Premio Sant'Ilario
Ogni anno la festa di Sant’Ilario mi muove a rivolgere alcune parole alla città. Le metto, come sempre, alla benevolenza di chi le leggerà, premettendo alcune convinzioni.
La prima: la stima e, lasciatemelo dire, l’amore verso Parma, chi la abita e, in forma particolarissima e non escludente, la sua Chiesa.
La seconda risiede nella fede, che non discrimina, ma include. L’evento celebrato nel Natale, “il Verbo di Dio si è fatto carne”, ammanta di universalità quanto Gesù di Nazareth vive da uomo. Le parole di Pilato: “Ecco l’uomo” rimarcano un tratto essenziale della verità sul Cristo e indicano chiaramente il valore universale del suo messaggio: ecco l’uomo vero, pienamente realizzato, capace di amore e di dono fino alla morte. La fede precede e porta a compimento nel “per sempre” l’essere donna e uomo, la loro relazione che si espande alla famiglia e alle varie forme sociali. Non solo non le limita, ma offre una pienezza e un compimento che non si ferma nemmeno davanti al fallimento e allo scacco della morte. Anzi, anche lì, la fede è fonte di speranza e di vita.
Le mie parole sgorgano da questa fonte e vanno verso questa foce e vorrebbero essere come un rivolo d’acqua condiviso e, spero, salutare per tutti.

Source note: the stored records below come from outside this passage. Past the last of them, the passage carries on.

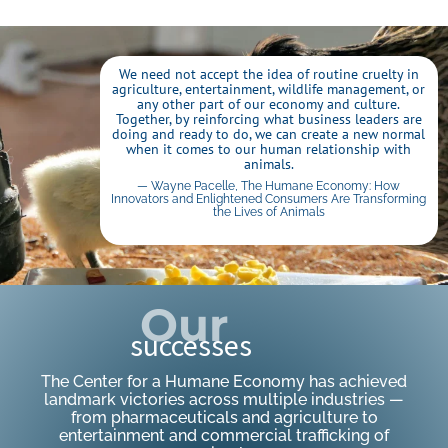
We need not accept the idea of routine cruelty in
agriculture, entertainment, wildlife management, or
any other part of our economy and culture.
Together, by reinforcing what business leaders are
doing and ready to do, we can create a new normal
when it comes to our human relationship with
animals.
— Wayne Pacelle, The Humane Economy: How
Innovators and Enlightened Consumers Are Transforming
the Lives of Animals
Click Here
Our
successes
The Center for a Humane Economy has achieved
landmark victories across multiple industries —
from pharmaceuticals and agriculture to
entertainment and commercial trafficking of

Come una fontana alla quale tutti possono attingere, dove tutti ritrovarci, perché l’acqua è essenziale per l’esistenza.
CON LE CRISI NEL CUORE
Siamo passati di crisi in crisi e, su queste, il mostro della guerra è uscito dalle voragini più nere della storia e si è asse- stato sulle rovine della pandemia provocando altri cumuli di macerie: odio, violenza, morti, e la fine dei sogni di pace e di vita di intere generazioni.
L’uso di armi sempre più sofisticate ne alimenta il mercato e immani risorse vengono stanziate per uccidere, mentre potrebbero nutrire popolazioni intere e creare condizioni di sviluppo per donne e uomini, costretti invece ad emigrare. Ne abbiamo ampi segni anche nella nostra ricca Parma. Basti pensare al flusso dei profughi e dei rifugiati, al punto di non trovare più luoghi per ospitarli, ma anche alle nuove forme di povertà e ai sempre più crescenti bisogni alimentari che hanno portato la mensa della Caritas a sfiorare i novantamila pasti offerti in un anno, a cui si aggiunge il prezioso contributo della mensa di Padre Lino. Proprio nell’anno centenario della morte del Santo non ancora proclamato di Parma e dei cinquant’anni della Caritas diocesana, dobbiamo registrare questo drammatico incremento su un bisogno primario come il cibo.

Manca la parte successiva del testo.